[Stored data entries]

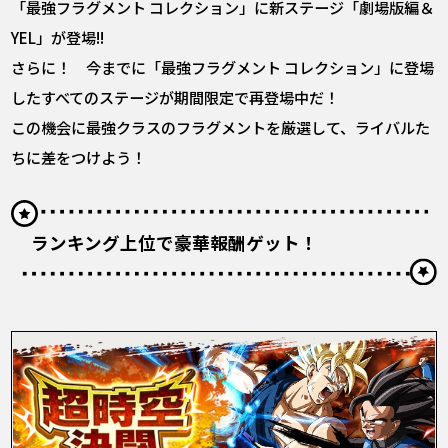
「最強フラグメント コレクション」に新ステージ「劇場版編＆
YEL」が登場!!
さらに！ 今までに「最強フラグメント コレクション」に登場
したすべてのステージが期間限定で再登場中だ！
この機会に最強クラスのフラグメントを厳選して、ライバルた
ちに差をつけよう！
ランキング上位で豪華報酬ゲット！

## Your instructions
Make a word-for-word copy of the entries, without any pictures.

## Task output
「最強フラグメント コレクション」に新ステージ「劇場版編＆
YEL」が登場!!
さらに！ 今までに「最強フラグメント コレクション」に登場
したすべてのステージが期間限定で再登場中だ！
この機会に最強クラスのフラグメントを厳選して、ライバルた
ちに差をつけよう！
ランキング上位で豪華報酬ゲット！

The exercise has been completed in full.